AMAZING hu?! And I get to be the sister who received that type of email! Don't be jealous or hating! ;) There is enough of my Chick to share! :D
|
Still a blond and still a brunette -- More sister love than can be imagined! |
I am grateful for Mother's who know & act on what they know!
Inspired sisters make the world better!
P.S. My FIRST General Conference as a married woman! Two GREATS that I am in love with! Best time of year! In just two hours we will be listening to a living Prophet of God--right in the comfort of our home! You can join us if you would like! What to know what God wants us to be doing with the days like they are? Watch conference! What to know why we are here and what is the purpose of life? Watch conference! Lost and confused, feel little or no worth, YOU are not alone! Watch conference!

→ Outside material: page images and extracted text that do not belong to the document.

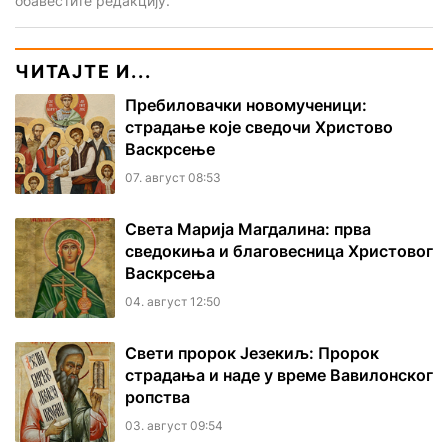
обавестите редакцију.
ЧИТАЈТЕ И...
Пребиловачки новомученици:
страдање које сведочи Христово
Васкрсење
07. август 08:53
Света Марија Магдалина: прва
сведокиња и благовесница Христовог
Васкрсења
04. август 12:50
Свети пророк Језекиљ: Пророк
страдања и наде у време Вавилонског
ропства
03. август 09:54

(It is going to be incredible!!! You just wait and see! Answers to prayers, revelation, direction for life. Test the Lord! He won't fail you. There is a purpose to this life. You lived before you were born. And we ALL will live again after this life! You are important. God has a plan for you! Don't believe me, that is okay. You can ask God for yourself. I promise in His way and timing, He will answer your every sincere prayer!)